Tactics vs. Strategy
There’s a difference between tactics and strategies. Tactics are what are used to gain an objective while a strategy is larger overall plan.
Strategy is your long-term retirement plan and how you’re going to achieve that plan. Tactics are the small steps in life that you’re going to use to during your journey.
Real Life Examples
1)In Operation Iraqi Freedom, the strategy was to put in place a functioning quasi-democratic government to bring stability and rule-of-law to the country. One of my roles was to pay informants to give information as to where the bad guys were located. We called them micro-rewards and they ranged from $500 – $2,500. This was a tactic my team used to help in the overall strategy.

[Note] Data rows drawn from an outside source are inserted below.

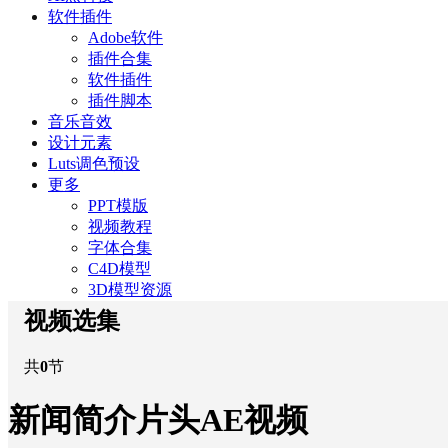
软件插件
Adobe软件
插件合集
软件插件
插件脚本
音乐音效
设计元素
Luts调色预设
更多
PPT模版
视频教程
字体合集
C4D模型
3D模型资源
视频选集
共
0
节
新闻简介片头AE视频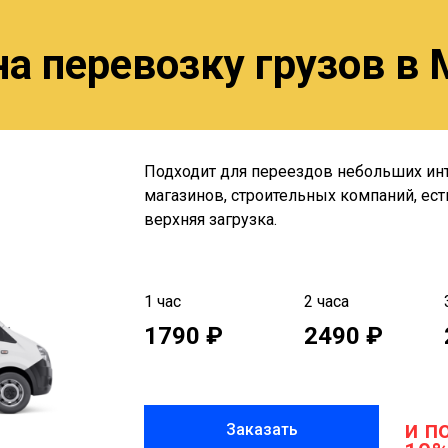
а перевозку грузов в
Подходит для переездов небольших ин
магазинов, строительных компаний, ест
верхняя загрузка.
1 час
2 часа
1790 ₽
2490 ₽
и п
Заказать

You can see how this small tactic helped to build-up to the overall strategy. We paid informants for information. This information led to arrests of people who were trying to undermine the Iraqi government through the use of terror and violence. My team’s small part played a role in the strategy.
2)Google’s strategy is to provide the search results that its users value most. It isn’t to make X amount of money. Making money is simply the byproduct of its strategy that puts the user first, regardless of short-term monetary gain. A tactic that Google uses in providing the best search results for its users is that a Googlebot crawls websites to index them.
This indexing is just one tactic that goes into what search results pop up in Google. There are over 200 factors that go into what pages are included in the search results. None of this would be possible without the Googlebot.
Use Tactics, Focus on Strategy for Your Retirement Plan
“There is nothing so useless as doing efficiently that which should not be done at all” —Peter Drucker
Focus on strategy when you’re planning your retirement and you’ll be leap years ahead of everyone else.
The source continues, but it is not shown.